▸ TRY IT
Go to the line containing "inelegibilidad inmediata en" in the records below and print it and every following line exactly, on through the line containing "el archivo de archivo del archivo chef.", then stop.

▸ DATA FOR THIS TASK
******
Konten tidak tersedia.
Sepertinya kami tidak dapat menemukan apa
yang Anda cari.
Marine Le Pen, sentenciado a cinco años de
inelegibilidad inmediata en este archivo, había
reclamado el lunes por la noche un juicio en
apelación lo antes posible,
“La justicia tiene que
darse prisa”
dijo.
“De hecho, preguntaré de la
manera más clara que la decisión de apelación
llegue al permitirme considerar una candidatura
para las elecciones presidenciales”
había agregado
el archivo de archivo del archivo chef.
******
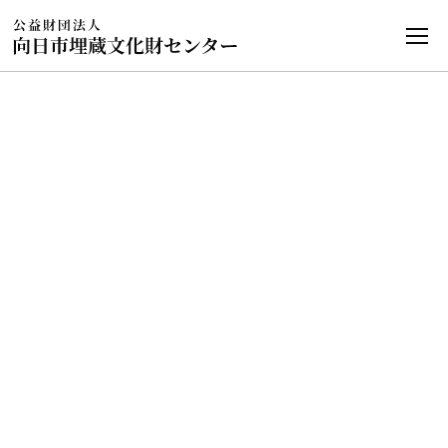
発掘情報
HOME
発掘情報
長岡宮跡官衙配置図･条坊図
******
▸ TASK RESULT
inelegibilidad inmediata en este archivo, había
reclamado el lunes por la noche un juicio en
apelación lo antes posible,
“La justicia tiene que
darse prisa”
dijo.
“De hecho, preguntaré de la
manera más clara que la decisión de apelación
llegue al permitirme considerar una candidatura
para las elecciones presidenciales”
había agregado
el archivo de archivo del archivo chef.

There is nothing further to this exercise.